Restate verbatim the span of lines below between the line with "Download article (PDF)" and the line with "s the card exists.", including those two lines, and only that span.

Records supplied:
·····
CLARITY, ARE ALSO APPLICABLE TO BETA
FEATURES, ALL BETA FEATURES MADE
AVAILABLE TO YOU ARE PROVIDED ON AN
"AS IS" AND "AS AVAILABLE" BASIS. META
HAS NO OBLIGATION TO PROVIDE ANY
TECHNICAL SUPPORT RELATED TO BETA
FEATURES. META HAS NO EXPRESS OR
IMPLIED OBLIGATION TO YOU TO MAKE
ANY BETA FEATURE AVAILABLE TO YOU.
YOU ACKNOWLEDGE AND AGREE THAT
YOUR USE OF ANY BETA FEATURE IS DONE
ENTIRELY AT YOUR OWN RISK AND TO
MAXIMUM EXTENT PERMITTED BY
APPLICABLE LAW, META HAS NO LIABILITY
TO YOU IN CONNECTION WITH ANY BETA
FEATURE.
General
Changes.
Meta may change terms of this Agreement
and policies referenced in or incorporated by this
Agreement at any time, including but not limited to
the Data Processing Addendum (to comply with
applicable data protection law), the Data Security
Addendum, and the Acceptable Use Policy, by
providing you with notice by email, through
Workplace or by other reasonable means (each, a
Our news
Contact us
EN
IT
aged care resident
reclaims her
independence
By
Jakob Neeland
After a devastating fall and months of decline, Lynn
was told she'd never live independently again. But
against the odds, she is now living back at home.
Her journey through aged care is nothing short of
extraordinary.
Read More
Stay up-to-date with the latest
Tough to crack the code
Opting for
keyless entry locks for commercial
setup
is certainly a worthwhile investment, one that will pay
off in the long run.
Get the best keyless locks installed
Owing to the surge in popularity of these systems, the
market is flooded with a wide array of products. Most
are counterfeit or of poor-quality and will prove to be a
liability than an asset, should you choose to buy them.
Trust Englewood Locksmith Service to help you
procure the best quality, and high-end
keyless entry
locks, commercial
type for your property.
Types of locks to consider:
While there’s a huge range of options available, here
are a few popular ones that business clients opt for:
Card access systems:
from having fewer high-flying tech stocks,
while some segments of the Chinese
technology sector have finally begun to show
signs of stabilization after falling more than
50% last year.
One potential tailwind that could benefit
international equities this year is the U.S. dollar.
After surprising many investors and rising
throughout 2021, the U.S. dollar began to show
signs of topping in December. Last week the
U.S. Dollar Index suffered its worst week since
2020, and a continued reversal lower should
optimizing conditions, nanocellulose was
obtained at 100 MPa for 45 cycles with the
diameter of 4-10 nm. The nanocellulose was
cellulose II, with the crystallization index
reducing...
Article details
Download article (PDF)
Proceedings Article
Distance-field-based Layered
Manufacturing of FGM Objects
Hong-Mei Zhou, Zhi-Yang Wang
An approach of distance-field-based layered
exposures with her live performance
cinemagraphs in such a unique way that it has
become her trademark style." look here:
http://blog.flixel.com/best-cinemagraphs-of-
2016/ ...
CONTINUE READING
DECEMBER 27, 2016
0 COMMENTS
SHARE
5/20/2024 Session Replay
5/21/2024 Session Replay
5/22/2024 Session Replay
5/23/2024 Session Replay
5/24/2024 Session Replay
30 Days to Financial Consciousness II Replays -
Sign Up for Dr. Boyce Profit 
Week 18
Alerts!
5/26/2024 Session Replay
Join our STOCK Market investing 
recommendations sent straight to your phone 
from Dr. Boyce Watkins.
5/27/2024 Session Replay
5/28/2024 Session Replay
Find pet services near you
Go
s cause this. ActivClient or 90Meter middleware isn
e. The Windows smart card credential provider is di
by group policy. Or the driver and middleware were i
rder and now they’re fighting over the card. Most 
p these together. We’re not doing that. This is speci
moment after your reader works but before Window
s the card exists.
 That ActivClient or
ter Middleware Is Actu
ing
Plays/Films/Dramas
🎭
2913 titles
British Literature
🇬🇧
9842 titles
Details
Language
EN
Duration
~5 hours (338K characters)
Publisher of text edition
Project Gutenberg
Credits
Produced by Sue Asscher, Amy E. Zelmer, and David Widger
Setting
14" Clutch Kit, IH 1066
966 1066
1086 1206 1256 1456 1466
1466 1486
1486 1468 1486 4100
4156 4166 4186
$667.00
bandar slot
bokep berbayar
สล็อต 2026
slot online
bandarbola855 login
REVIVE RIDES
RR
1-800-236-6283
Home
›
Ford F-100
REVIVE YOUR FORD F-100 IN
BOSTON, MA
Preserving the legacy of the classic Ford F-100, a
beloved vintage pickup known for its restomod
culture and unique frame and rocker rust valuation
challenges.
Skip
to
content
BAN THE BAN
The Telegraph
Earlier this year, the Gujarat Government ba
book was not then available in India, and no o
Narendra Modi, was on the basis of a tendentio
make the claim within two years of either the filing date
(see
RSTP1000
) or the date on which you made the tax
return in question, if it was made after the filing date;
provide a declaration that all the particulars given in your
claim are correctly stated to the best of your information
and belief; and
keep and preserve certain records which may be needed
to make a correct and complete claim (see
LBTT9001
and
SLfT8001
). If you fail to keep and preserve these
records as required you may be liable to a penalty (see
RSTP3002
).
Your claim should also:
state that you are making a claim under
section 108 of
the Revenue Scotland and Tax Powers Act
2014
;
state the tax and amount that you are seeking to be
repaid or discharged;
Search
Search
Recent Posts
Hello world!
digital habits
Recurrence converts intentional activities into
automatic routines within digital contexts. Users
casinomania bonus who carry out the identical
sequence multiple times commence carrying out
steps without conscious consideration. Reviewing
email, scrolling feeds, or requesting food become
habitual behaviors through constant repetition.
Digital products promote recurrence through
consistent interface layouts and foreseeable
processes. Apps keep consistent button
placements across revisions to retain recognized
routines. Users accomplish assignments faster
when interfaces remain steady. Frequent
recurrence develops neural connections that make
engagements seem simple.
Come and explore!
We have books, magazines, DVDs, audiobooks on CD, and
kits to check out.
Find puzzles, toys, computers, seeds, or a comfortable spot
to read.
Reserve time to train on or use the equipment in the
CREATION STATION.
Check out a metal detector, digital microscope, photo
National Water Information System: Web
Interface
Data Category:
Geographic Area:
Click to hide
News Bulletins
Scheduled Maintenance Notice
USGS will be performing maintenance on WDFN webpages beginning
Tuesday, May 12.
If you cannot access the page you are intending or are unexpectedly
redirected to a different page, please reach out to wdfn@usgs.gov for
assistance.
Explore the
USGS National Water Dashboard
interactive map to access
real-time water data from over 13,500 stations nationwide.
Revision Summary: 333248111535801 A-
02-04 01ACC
·····
Answer to the problem:
Download article (PDF)
Proceedings Article
Distance-field-based Layered
Manufacturing of FGM Objects
Hong-Mei Zhou, Zhi-Yang Wang
An approach of distance-field-based layered
exposures with her live performance
cinemagraphs in such a unique way that it has
become her trademark style." look here:
http://blog.flixel.com/best-cinemagraphs-of-
2016/ ...
CONTINUE READING
DECEMBER 27, 2016
0 COMMENTS
SHARE
5/20/2024 Session Replay
5/21/2024 Session Replay
5/22/2024 Session Replay
5/23/2024 Session Replay
5/24/2024 Session Replay
30 Days to Financial Consciousness II Replays -
Sign Up for Dr. Boyce Profit 
Week 18
Alerts!
5/26/2024 Session Replay
Join our STOCK Market investing 
recommendations sent straight to your phone 
from Dr. Boyce Watkins.
5/27/2024 Session Replay
5/28/2024 Session Replay
Find pet services near you
Go
s cause this. ActivClient or 90Meter middleware isn
e. The Windows smart card credential provider is di
by group policy. Or the driver and middleware were i
rder and now they’re fighting over the card. Most 
p these together. We’re not doing that. This is speci
moment after your reader works but before Window
s the card exists.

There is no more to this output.